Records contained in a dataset
=== Begin Enclosure ===

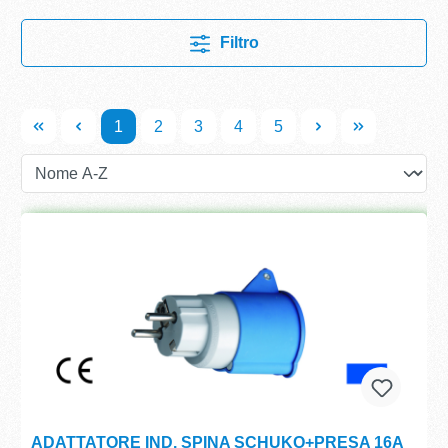
Filtro
1
2
3
4
5
ADATTATORE IND. SPINA SCHUKO+PRESA 16A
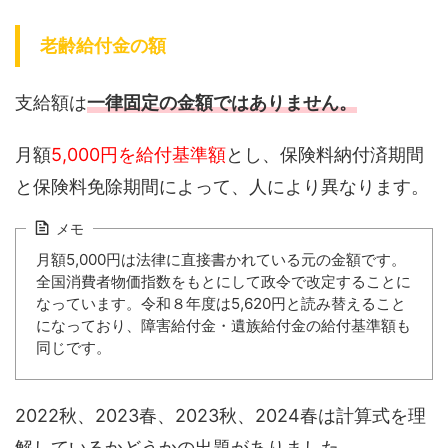
老齢給付金の額
支給額は
一律固定の金額ではありません。
月額
5,000円を給付基準額
とし、保険料納付済期間
と保険料免除期間によって、人により異なります。
メモ
月額5,000円は法律に直接書かれている元の金額です。
全国消費者物価指数をもとにして政令で改定することに
なっています。令和８年度は5,620円と読み替えること
になっており、障害給付金・遺族給付金の給付基準額も
同じです。
2022秋、2023春、2023秋、2024春は計算式を理
解しているかどうかの出題がありました。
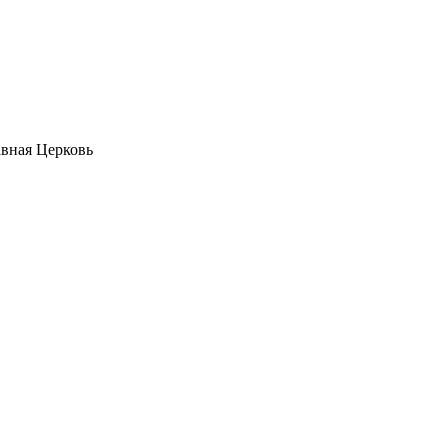
авная Церковь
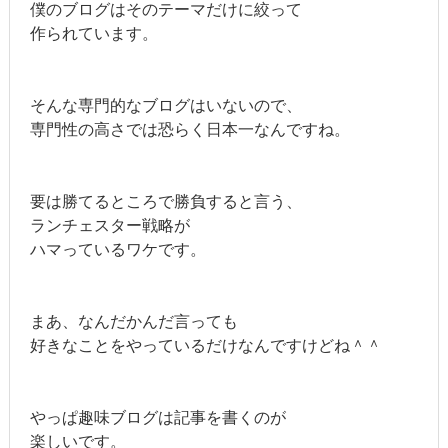
僕のブログはそのテーマだけに絞って
作られています。
そんな専門的なブログはいないので、
専門性の高さでは恐らく日本一なんですね。
要は勝てるところで勝負すると言う、
ランチェスター戦略が
ハマっているワケです。
まあ、なんだかんだ言っても
好きなことをやっているだけなんですけどね＾＾
やっぱ趣味ブログは記事を書くのが
楽しいです。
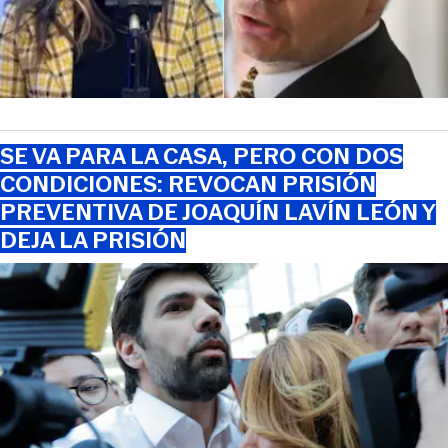
SE VA PARA LA CASA, PERO CON DOS
CONDICIONES: REVOCAN PRISIÓN
PREVENTIVA DE JOAQUÍN LAVÍN LEÓN Y
DEJA LA PRISIÓN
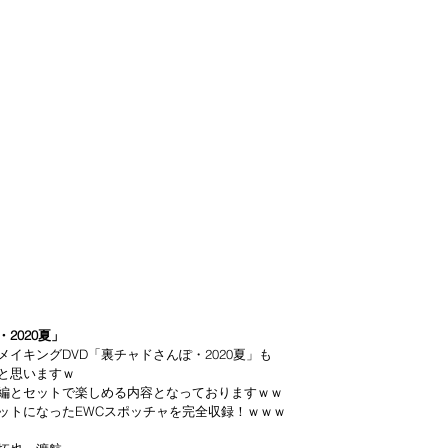
2020夏」
イキングDVD「裏チャドさんぽ・2020夏」も
と思いますｗ
編とセットで楽しめる内容となっておりますｗｗ
ットになったEWCスポッチャを完全収録！ｗｗｗ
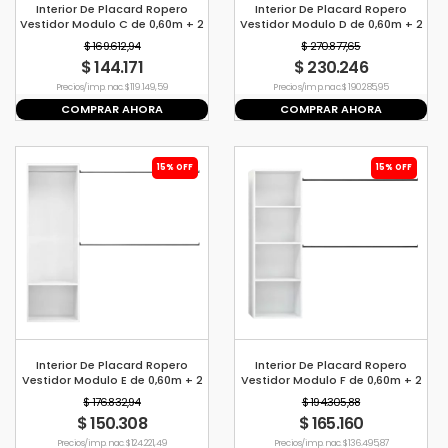
Interior De Placard Ropero
Interior De Placard Ropero
Vestidor Modulo C de 0,60m + 2
Vestidor Modulo D de 0,60m + 2
Barrales de 1,2mt
Barrales de 1,2mt
$ 169.612,94
$ 270.877,65
$ 144.171
$ 230.246
Precio s/imp. nac. $ 119.149,59
Precio s/imp. nac. $ 190.285,95
COMPRAR AHORA
COMPRAR AHORA
15% OFF
15% OFF
Interior De Placard Ropero
Interior De Placard Ropero
Vestidor Modulo E de 0,60m + 2
Vestidor Modulo F de 0,60m + 2
Barrales de 1,2mt
Barrales de 1,2mt
$ 176.832,94
$ 194.305,88
$ 150.308
$ 165.160
Precio s/imp. nac. $ 124.221,49
Precio s/imp. nac. $ 136.495,87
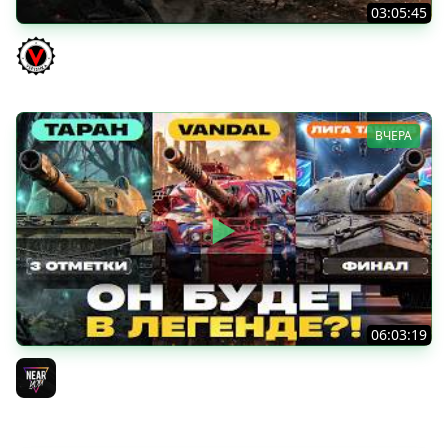
03:05:45
КИТАЙЧОКИ ИЗ КОРОБЧОНОК! 617Q и HSD-1
Vspishka
ВЧЕРА
06:03:19
VANDAL - ОН БУДЕТ В ЛЕГЕНДЕ?! + ТАРАН 3 ОТМЕТКИ +
ЛИГА ТАНКОВ: ФИНАЛ
Near_You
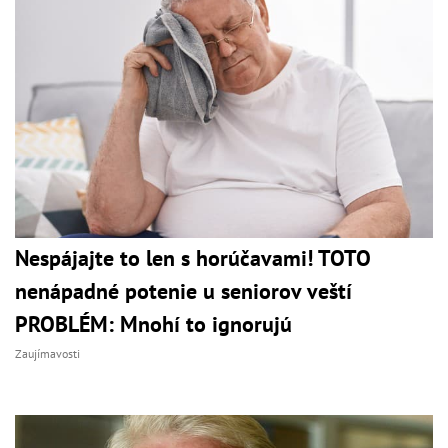
Nespájajte to len s horúčavami! TOTO
nenápadné potenie u seniorov veští
PROBLÉM: Mnohí to ignorujú
Zaujímavosti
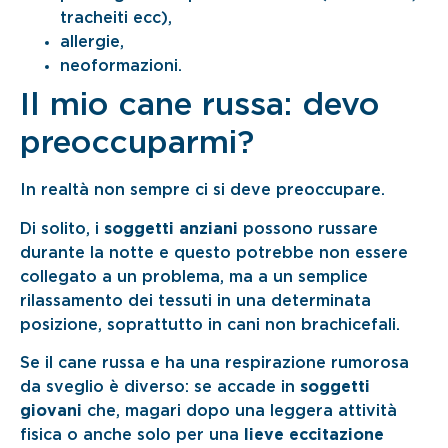
tracheiti ecc),
allergie,
neoformazioni.
Il mio cane russa: devo
preoccuparmi?
In realtà non sempre ci si deve preoccupare.
Di solito, i
soggetti anziani
possono russare
durante la notte e questo potrebbe non essere
collegato a un problema, ma a un semplice
rilassamento dei tessuti in una determinata
posizione, soprattutto in cani non brachicefali.
Se il cane russa e ha una respirazione rumorosa
da sveglio è diverso: se accade in
soggetti
giovani
che, magari dopo una leggera attività
fisica o anche solo per una
lieve eccitazione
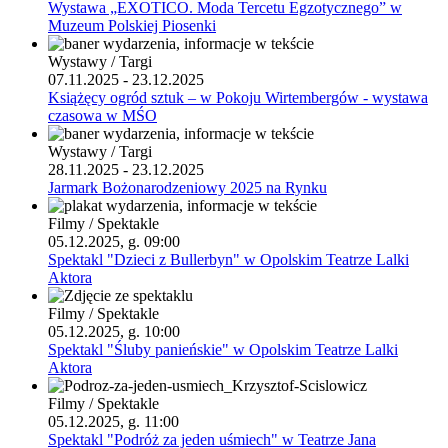
Wystawa „EXOTICO. Moda Tercetu Egzotycznego” w
Muzeum Polskiej Piosenki
Wystawy / Targi
07.11.2025 - 23.12.2025
Książęcy ogród sztuk – w Pokoju Wirtembergów - wystawa
czasowa w MŚO
Wystawy / Targi
28.11.2025 - 23.12.2025
Jarmark Bożonarodzeniowy 2025 na Rynku
Filmy / Spektakle
05.12.2025, g. 09:00
Spektakl "Dzieci z Bullerbyn" w Opolskim Teatrze Lalki
Aktora
Filmy / Spektakle
05.12.2025, g. 10:00
Spektakl "Śluby panieńskie" w Opolskim Teatrze Lalki
Aktora
Filmy / Spektakle
05.12.2025, g. 11:00
Spektakl "Podróż za jeden uśmiech" w Teatrze Jana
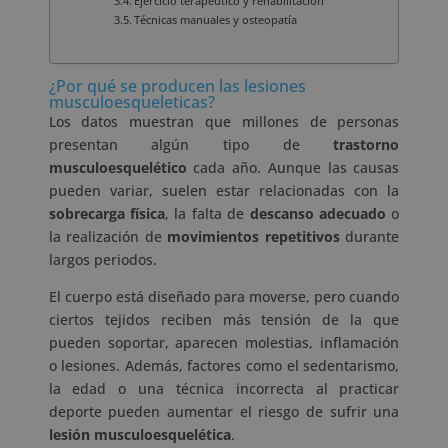
Ejercicio terapéutico y rehabilitación
Técnicas manuales y osteopatía
¿Por qué se producen las lesiones
musculoesqueleticas?
Los datos muestran que millones de personas
presentan algún tipo de
trastorno
musculoesquelético
cada año. Aunque las causas
pueden variar, suelen estar relacionadas con la
sobrecarga física
, la falta de
descanso adecuado
o
la realización de
movimientos repetitivos
durante
largos periodos.
El cuerpo está diseñado para moverse, pero cuando
ciertos tejidos reciben más tensión de la que
pueden soportar, aparecen molestias, inflamación
o lesiones. Además, factores como el sedentarismo,
la edad o una técnica incorrecta al practicar
deporte pueden aumentar el riesgo de sufrir una
lesión musculoesquelética
.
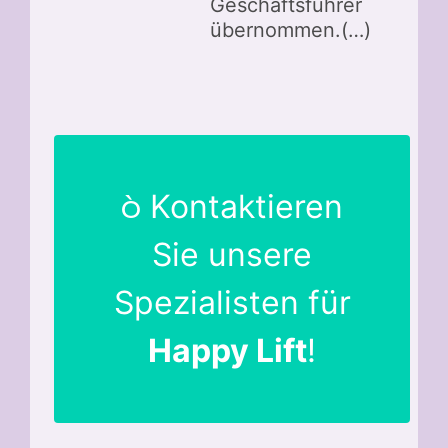
Geschäftsführer
übernommen.(…)
Kontaktieren
Sie unsere
Spezialisten für
Happy Lift
!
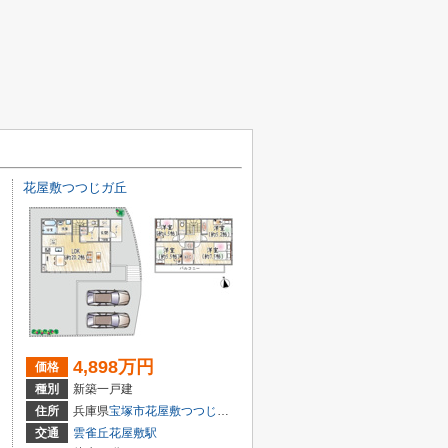
花屋敷つつじガ丘
4,898万円
価格
種別
新築一戸建
住所
兵庫県
宝塚市
花屋敷つつじガ丘
6-24
交通
雲雀丘花屋敷駅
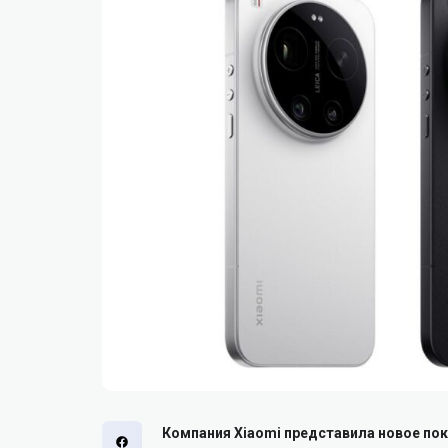
Компания Xiaomi представила новое пок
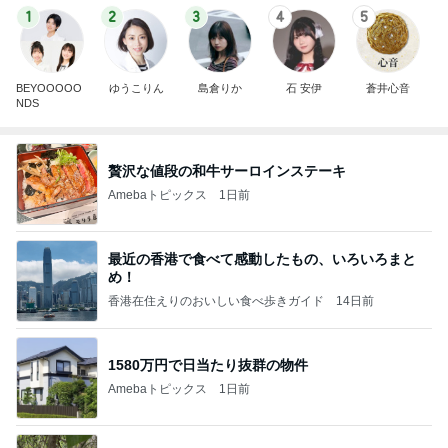
1
2
3
4
5
BEYOOOOO
ゆうこりん
島倉りか
石 安伊
蒼井心音
NDS
贅沢な値段の和牛サーロインステーキ
Amebaトピックス
1日前
最近の香港で食べて感動したもの、いろいろまと
め！
香港在住えりのおいしい食べ歩きガイド
14日前
1580万円で日当たり抜群の物件
Amebaトピックス
1日前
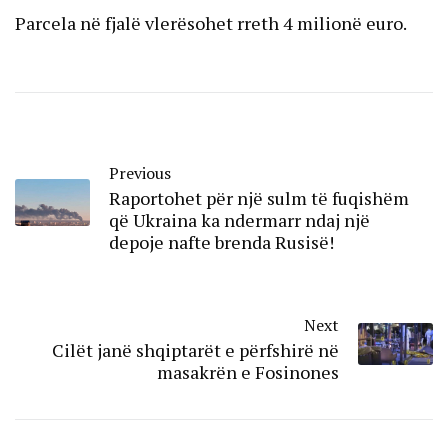
Parcela në fjalë vlerësohet rreth 4 milionë euro.
Previous
Raportohet për një sulm të fuqishëm
që Ukraina ka ndermarr ndaj një
depoje nafte brenda Rusisë!
Next
Cilët janë shqiptarët e përfshirë në
masakrën e Fosinones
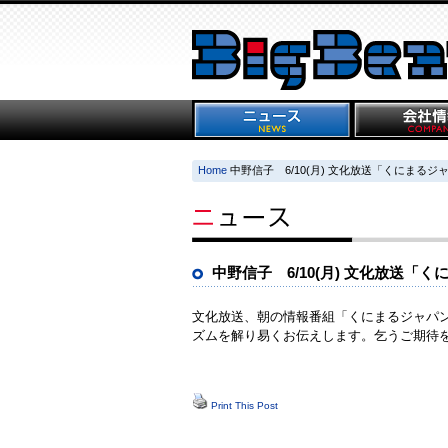
Home
中野信子 6/10(月) 文化放送「くにまる
中野信子 6/10(月) 文化放送「
文化放送、朝の情報番組「くにまるジャパン
ズムを解り易くお伝えします。乞うご期待
Print This Post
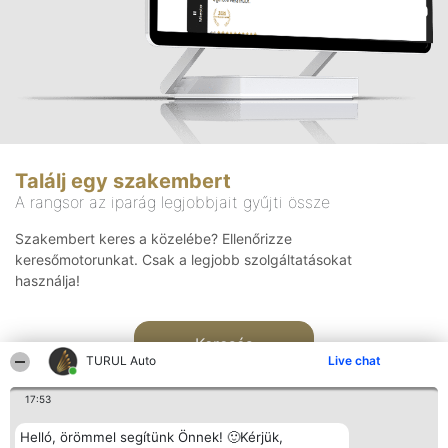
Találj egy szakembert
A rangsor az iparág legjobbjait gyűjti össze
Szakembert keres a közelébe? Ellenőrizze
keresőmotorunkat. Csak a legjobb szolgáltatásokat
használja!
Keresés
TURUL Auto
Live chat
17:53
Helló, örömmel segítünk Önnek! 🙂Kérjük,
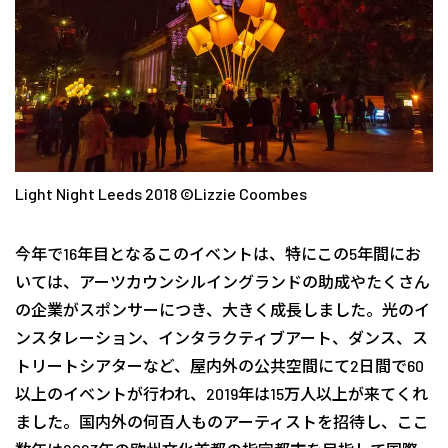
Light Night Leeds 2018 ©Lizzie Coombes
今年で16年目となるこのイベントは、特にこの5年間にお
いては、アーツカウンシルイングランドの助成やたくさん
の企業がスポンサーにつき、大きく成長しました。光のイ
ンスタレーション、インタラクティブアート、ダンス、ス
トリートシアターなど、屋内外の公共空間にて2日間で60
以上のイベントが行われ、2019年は15万人以上が来てくれ
ました。国内外の何百人ものアーティストを招待し、ここ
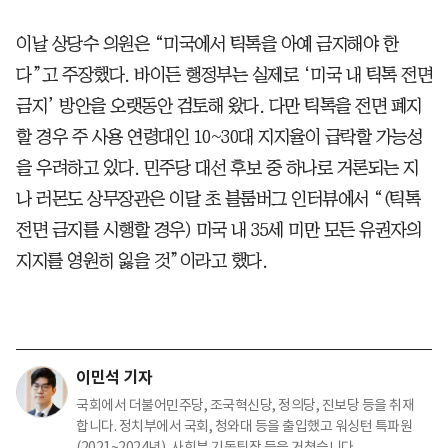
이날 상당수 의원은 “미국에서 틱톡을 아예 금지해야 한
다”고 주장했다. 바이든 행정부는 실제로 ‘미국 내 틱톡 전면
금지’ 방안을 오랫동안 검토해 왔다. 다만 틱톡을 전면 폐지
할 경우 주 사용 연령대인 10~30대 지지율이 급락할 가능성
을 우려하고 있다. 민주당 대선 후보 중 하나로 거론되는 지
나 러몬도 상무장관은 이달 초 블룸버그 인터뷰에서 “(틱톡
전면 금지를 시행할 경우) 미국 내 35세 미만 모든 유권자의
지지를 영원히 잃을 것”이라고 했다.
이민석 기자
국회에서 더불어민주당, 조국혁신당, 정의당, 진보당 등을 취재
합니다. 정치부에서 국회, 청와대 등을 출입했고 워싱턴 특파원
(2021~2024년), 사회부 기동팀장 등을 거쳤습니다.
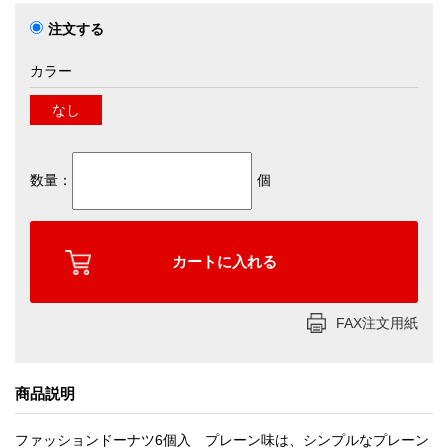
注文する
カラー
なし
数量：
個
FAX注文用紙
商品説明
ファッションドーナツ6個入 プレーン味は、シンプルなプレーン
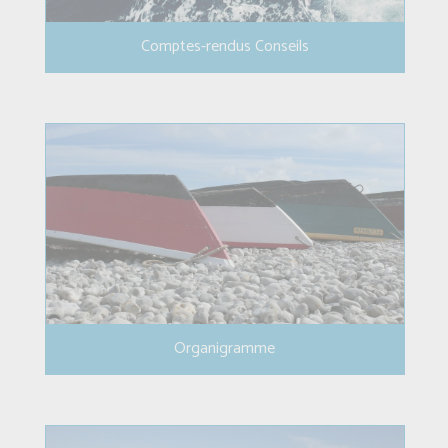
Comptes-rendus Conseils
Organigramme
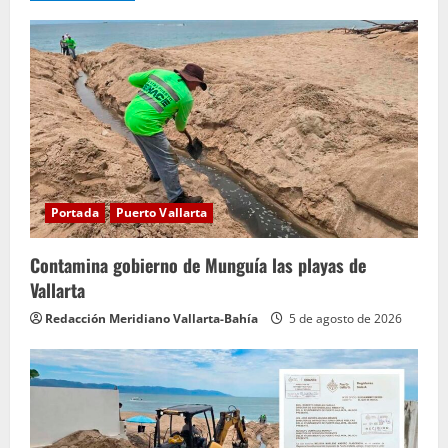
e
y
e
n
d
o
Portada
Puerto Vallarta
Contamina gobierno de Munguía las playas de
Vallarta
Redacción Meridiano Vallarta-Bahía
5 de agosto de 2026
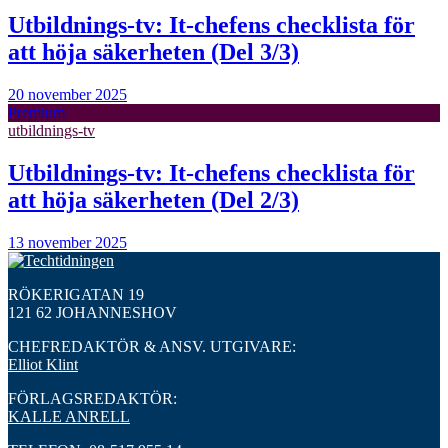
Utbildnings-tv: It-chefens checklista för
att höja säkerheten (Del 3/3)
20 november 2025
Premium
utbildnings-tv
Utbildnings-tv: It-chefens checklista för
att höja säkerheten (Del 2/3)
13 november 2025
RÖKERIGATAN 19
121 62 JOHANNESHOV
CHEFREDAKTÖR & ANSV. UTGIVARE:
Elliot Klint
FÖRLAGSREDAKTÖR:
KALLE ANRELL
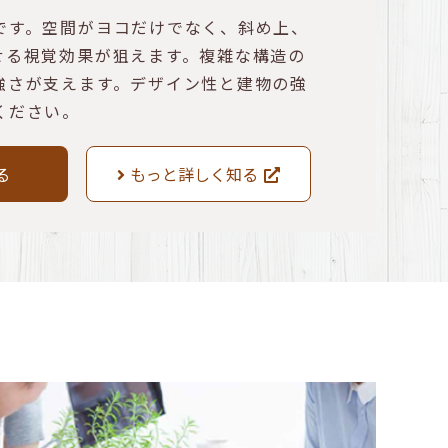
です。空間がヨコだけでなく、斜め上、
せる視覚効果が狙えます。複雑な構造の
強さが支えます。デザイン性と建物の強
ください。
る
もっと詳しく知る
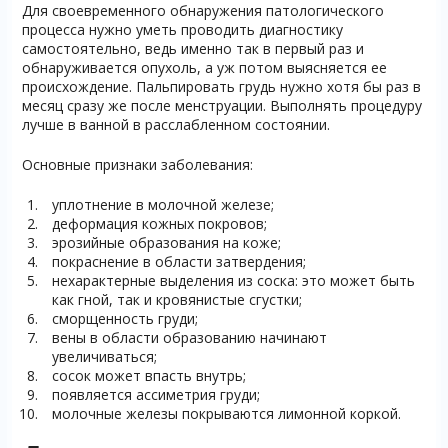
Для своевременного обнаружения патологического
процесса нужно уметь проводить диагностику
самостоятельно, ведь именно так в первый раз и
обнаруживается опухоль, а уж потом выясняется ее
происхождение. Пальпировать грудь нужно хотя бы раз в
месяц сразу же после менструации. Выполнять процедуру
лучше в ванной в расслабленном состоянии.
Основные признаки заболевания:
уплотнение в молочной железе;
деформация кожных покровов;
эрозийные образования на коже;
покраснение в области затвердения;
нехарактерные выделения из соска: это может быть
как гной, так и кровянистые сгустки;
сморщенность груди;
вены в области образованию начинают
увеличиваться;
сосок может впасть внутрь;
появляется ассиметрия груди;
молочные железы покрываются лимонной коркой.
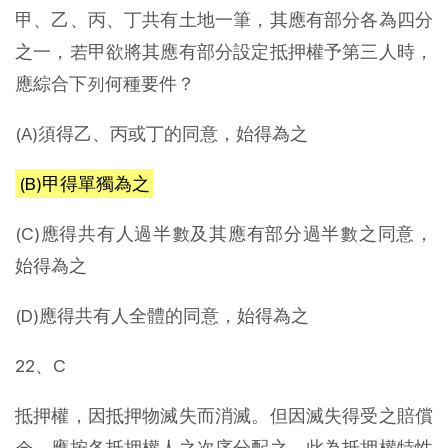
甲、乙、丙、丁共有土地一筆，其應有部分各為四分
之一，若甲欲將其應有部分設定抵押權予第三人時，
應綜合下列何種要件？
(A)須得乙、丙或丁的同意，始得為之
(B)甲得單獨為之
(C)應得共有人過半數及其應有部分過半數之同意，
始得為之
(D)應得共有人全體的同意，始得為之
22、C
抵押權，因抵押物滅失而消滅。但因滅失得受之賠償
金，應按各抵押權人之次序分配之。此為抵押權特性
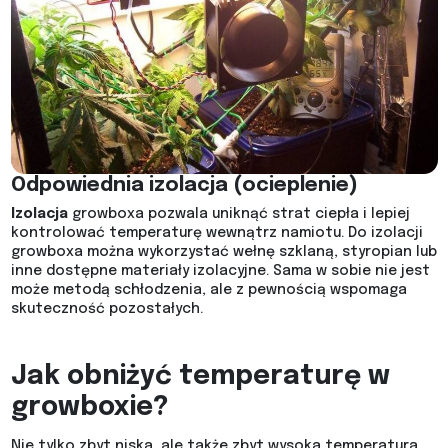
Odpowiednia izolacja (ocieplenie)
Izolacja
growboxa pozwala uniknąć strat ciepła i lepiej
kontrolować temperaturę wewnątrz namiotu. Do izolacji
growboxa można wykorzystać wełnę szklaną, styropian lub
inne dostępne materiały izolacyjne. Sama w sobie nie jest
może metodą schłodzenia, ale z pewnością wspomaga
skuteczność pozostałych.
Jak obniżyć temperaturę w
growboxie?
Nie tylko zbyt niska, ale także zbyt wysoka temperatura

=== End Enclosure ===

== What you are asked to do ==
Print, exactly, each line above from the one with "틱톡을 아예 금지해야 한" to the one with "5 de agosto de 2026", end lines included. Leave pictures out of it.

== Worked solution ==
이날 상당수 의원은 “미국에서 틱톡을 아예 금지해야 한
다”고 주장했다. 바이든 행정부는 실제로 ‘미국 내 틱톡 전면
금지’ 방안을 오랫동안 검토해 왔다. 다만 틱톡을 전면 폐지
할 경우 주 사용 연령대인 10~30대 지지율이 급락할 가능성
을 우려하고 있다. 민주당 대선 후보 중 하나로 거론되는 지
나 러몬도 상무장관은 이달 초 블룸버그 인터뷰에서 “(틱톡
전면 금지를 시행할 경우) 미국 내 35세 미만 모든 유권자의
지지를 영원히 잃을 것”이라고 했다.
이민석 기자
국회에서 더불어민주당, 조국혁신당, 정의당, 진보당 등을 취재
합니다. 정치부에서 국회, 청와대 등을 출입했고 워싱턴 특파원
(2021~2024년), 사회부 기동팀장 등을 거쳤습니다.
注文する
カラー
なし
数量：
個
FAX注文用紙
商品説明
ファッションドーナツ6個入 プレーン味は、シンプルなプレーン
Comptes-rendus Conseils
Organigramme
e
y
e
n
d
o
Portada
Puerto Vallarta
Contamina gobierno de Munguía las playas de
Vallarta
Redacción Meridiano Vallarta-Bahía
5 de agosto de 2026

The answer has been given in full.